__Records from a data collection__:
※ ※ ※
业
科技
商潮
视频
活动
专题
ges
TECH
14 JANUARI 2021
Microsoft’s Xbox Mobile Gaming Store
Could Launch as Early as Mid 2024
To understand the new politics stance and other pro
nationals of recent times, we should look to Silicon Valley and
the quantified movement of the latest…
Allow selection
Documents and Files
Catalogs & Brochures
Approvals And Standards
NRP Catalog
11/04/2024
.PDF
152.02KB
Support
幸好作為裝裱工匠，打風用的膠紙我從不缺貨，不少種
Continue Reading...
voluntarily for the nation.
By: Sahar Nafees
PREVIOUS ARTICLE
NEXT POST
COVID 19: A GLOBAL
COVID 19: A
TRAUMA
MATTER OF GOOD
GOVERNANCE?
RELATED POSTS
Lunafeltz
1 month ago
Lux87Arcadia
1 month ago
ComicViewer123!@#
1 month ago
※ ※ ※
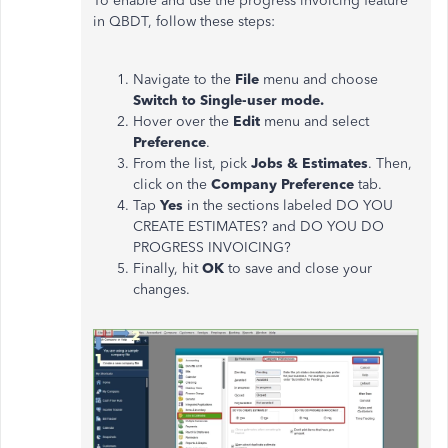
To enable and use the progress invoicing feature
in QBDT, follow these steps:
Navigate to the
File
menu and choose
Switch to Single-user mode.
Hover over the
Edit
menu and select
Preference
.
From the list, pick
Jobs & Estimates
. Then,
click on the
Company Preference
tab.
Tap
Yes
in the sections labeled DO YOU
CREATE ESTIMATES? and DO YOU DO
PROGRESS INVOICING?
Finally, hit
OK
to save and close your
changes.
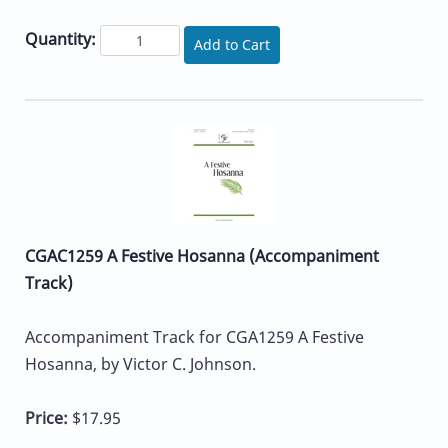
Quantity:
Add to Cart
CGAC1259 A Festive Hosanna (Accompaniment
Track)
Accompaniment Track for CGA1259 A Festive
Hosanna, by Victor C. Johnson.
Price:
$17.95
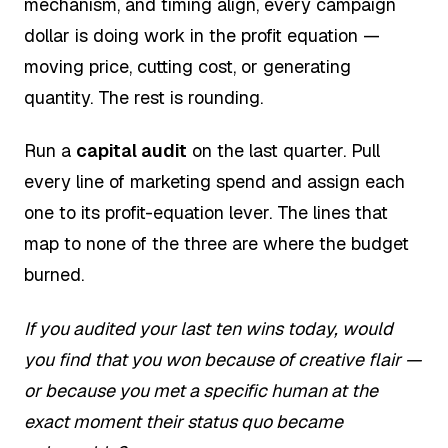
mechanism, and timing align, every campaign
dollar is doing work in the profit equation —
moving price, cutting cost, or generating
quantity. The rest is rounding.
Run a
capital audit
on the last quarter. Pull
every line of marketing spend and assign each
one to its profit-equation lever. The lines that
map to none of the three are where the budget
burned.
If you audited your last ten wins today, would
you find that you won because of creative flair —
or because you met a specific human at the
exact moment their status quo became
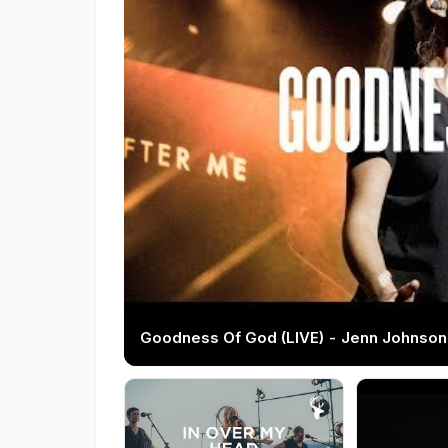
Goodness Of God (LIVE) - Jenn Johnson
※ ※ ※
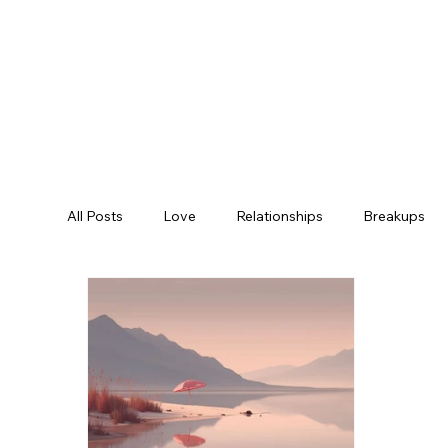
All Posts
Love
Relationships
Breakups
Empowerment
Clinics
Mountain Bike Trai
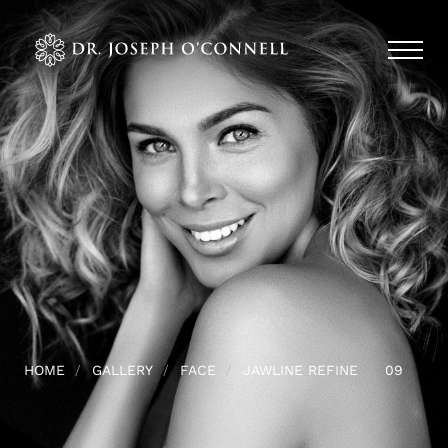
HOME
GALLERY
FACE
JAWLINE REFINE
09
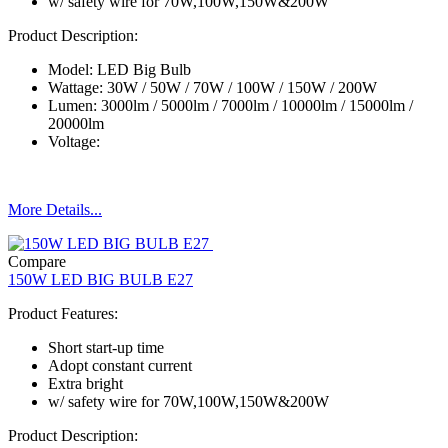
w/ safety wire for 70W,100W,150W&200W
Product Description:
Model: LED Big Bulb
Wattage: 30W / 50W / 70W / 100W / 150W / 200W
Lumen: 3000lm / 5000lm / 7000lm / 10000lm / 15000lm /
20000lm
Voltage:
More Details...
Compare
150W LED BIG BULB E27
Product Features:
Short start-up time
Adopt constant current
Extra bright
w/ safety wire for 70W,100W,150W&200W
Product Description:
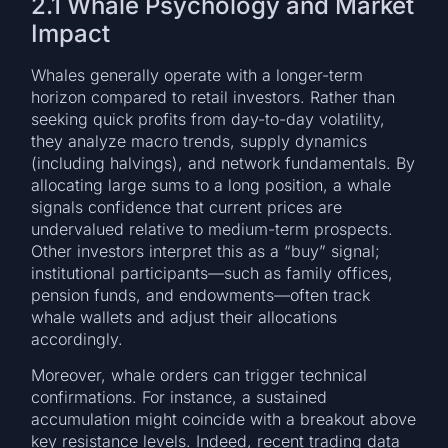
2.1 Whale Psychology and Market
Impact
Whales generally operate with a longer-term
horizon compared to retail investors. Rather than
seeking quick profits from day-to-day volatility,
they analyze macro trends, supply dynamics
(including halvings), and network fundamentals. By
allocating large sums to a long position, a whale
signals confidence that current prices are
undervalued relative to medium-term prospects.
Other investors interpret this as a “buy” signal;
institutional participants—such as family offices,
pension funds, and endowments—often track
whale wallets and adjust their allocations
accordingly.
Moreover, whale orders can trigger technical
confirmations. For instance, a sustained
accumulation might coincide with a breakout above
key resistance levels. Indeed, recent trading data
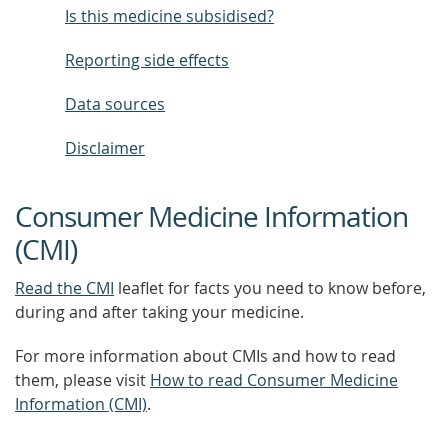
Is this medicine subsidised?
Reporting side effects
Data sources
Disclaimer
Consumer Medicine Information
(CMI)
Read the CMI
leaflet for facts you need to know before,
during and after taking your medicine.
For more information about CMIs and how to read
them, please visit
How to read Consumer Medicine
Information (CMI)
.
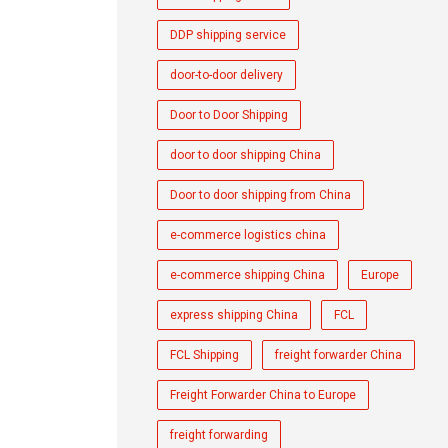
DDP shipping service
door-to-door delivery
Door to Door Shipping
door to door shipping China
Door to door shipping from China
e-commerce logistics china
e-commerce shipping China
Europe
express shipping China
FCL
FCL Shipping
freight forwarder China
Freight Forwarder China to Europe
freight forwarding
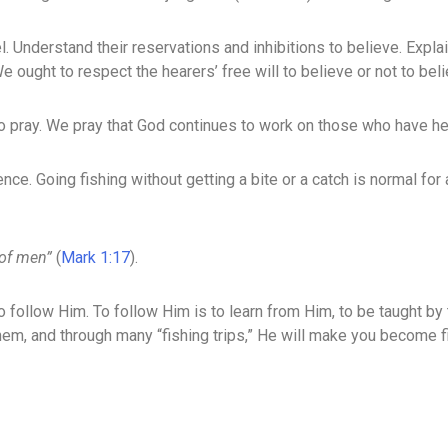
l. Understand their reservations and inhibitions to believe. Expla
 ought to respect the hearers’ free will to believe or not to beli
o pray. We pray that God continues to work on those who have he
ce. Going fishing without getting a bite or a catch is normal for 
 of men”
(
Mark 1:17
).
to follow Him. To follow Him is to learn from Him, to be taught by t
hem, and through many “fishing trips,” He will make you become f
※ ※ ※
__Your task__:
Above are entries with pictures among them. Write out exactly the lines from the one containing "Relationships" through the one containing "seeking quick profits", ends included, and leave those pictures out.

__Solution for this task__:
Relationships
Breakups
Empowerment
Clinics
Mountain Bike Trai
HOME
GALLERY
FACE
JAWLINE REFINE
09
w/ safety wire for 70W,100W,150W&200W
Product Description:
Model: LED Big Bulb
Wattage: 30W / 50W / 70W / 100W / 150W / 200W
Lumen: 3000lm / 5000lm / 7000lm / 10000lm / 15000lm /
20000lm
Voltage:
More Details...
Compare
150W LED BIG BULB E27
Product Features:
Short start-up time
Adopt constant current
Extra bright
w/ safety wire for 70W,100W,150W&200W
Product Description:
2.1 Whale Psychology and Market
Impact
Whales generally operate with a longer-term
horizon compared to retail investors. Rather than
seeking quick profits from day-to-day volatility,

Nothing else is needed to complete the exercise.